Das Fraulein, second film présenté, a obtenu le Léopard d’or du Meilleur film au Festival de Locarno en 2006 et le Cœur d’or du Meilleur film au Festival de Sarajevo la même année.

Das Fraulein, c’est Ruza née à Belgrade et qui a émigré en Suisse dans les années 70. Elle gère un petit restaurant d’entreprise comme une fourmi économe. A ses côtés, Ljubica est arrivée en 1970 à Zurich avec son mari. Elle travaille et met de l’argent de côté pour retourner en Croatie avec son Ante. Et d’un seul coup survient Ana jeune Bosniaque, abimée par la guerre et la maladie ; la jeune femme rejoint les deux autres dans le restaurant. Entre ces trois femmes (figure des entités de la guerre) nait progressivement une solidarité au-delà de leurs profondes différences.

Le film tord le cou aux préjugés. Ana, autre figure centrale du film après Ruza la patronne, est au-delà de son apparente insouciance, la force qui permet à chacune de se transformer. C’est elle qui organise l’anniversaire de Ruza et casse le rythme d’une vie ordinaire monotone. C’est elle qui transforme Ljubica soucieuse de vivre au présent et peu habitée par l’idée de retourner en Croatie. C’est ensuite pour elle, atteinte de leucémie que Ruza cassera sa tirelire pour lui permettre de se soigner ; ici dans l’œuvre d’Andrea Štaka, il s’agit pour ces femmes de s’affirmer et de découvrir quelle pourrait aujourd’hui être leur vie à Zurich, ville opulente avec au-delà la richesse, des ilots de pauvreté.
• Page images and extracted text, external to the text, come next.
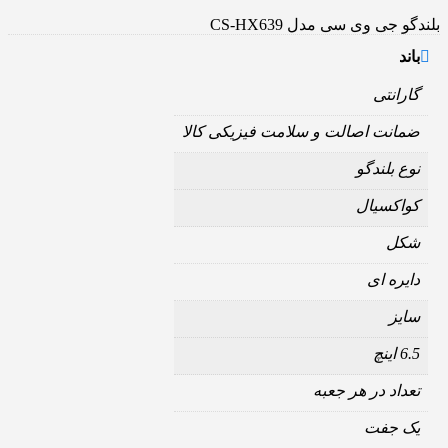
بلندگو جی وی سی مدل CS-HX639
باند
گارانتی
ضمانت اصالت و سلامت فیزیکی کالا
نوع بلندگو
کواکسیال
شکل
دایره ای
سایز
6.5 اینچ
تعداد در هر جعبه
یک جفت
Andréa Štaka, cinéaste féministe

Le troisième film Mare présenté par Andréa Štaka en visio conférence est tourné dans le village de sa cousine, à 20 kms de la frontière monténégrine, à vingt kilomètres de Dubovnik, entre les montagnes d’Herzégovine et face à la mer. À côté d’un aéroport. En deux mots, un lieu claustrophobe.

C’est dans ce lieu que Mare, mère de famille s’ennuie. On la voit s’affairer à ses tâches quotidiennes du matin au soir. Elle s’occupe de tout le monde sauf d’elle-même. Elle rencontre un ouvrier polonais sur le chantier de l’aéroport et entame une liaison avec lui. Mais le film reste au-dessus de cette histoire d’adultère et traite surtout son envie de se libérer des carcans dont elle est prisonnière : être une bonne mère, une bonne épouse jusqu’au jour où les enfants grandissent. Ensuite, la solitude. « Pour faire ce film expliquait la réalisatrice, j’ai travaillé en 16 mm pour me rapprocher de l’intime. Avec le super 16, la lumière est plus authentique ».

L’œuvre d’Andréa Štaka est féministe. Ses personnages se libèrent de ce qui les empêche de vivre : la mort omniprésente dans Cure ne doit pas empêcher d’aller au-delà ; les différences de vécu de trois femmes dans Das Fraulein ne sont pas un frein aux solidarités possibles ; enfin, la vie familiale quotidienne de la mère dans Mare ne devrait pas entraver son désir de travailler et d’être indépendante.

Cette Rencontre, à quelques jours du confinement fut extrêmement riche en émotions : Andréa Štaka parle avec passion d’un cinéma où l’intériorité des sentiments dévoile un inconscient marqué par la guerre.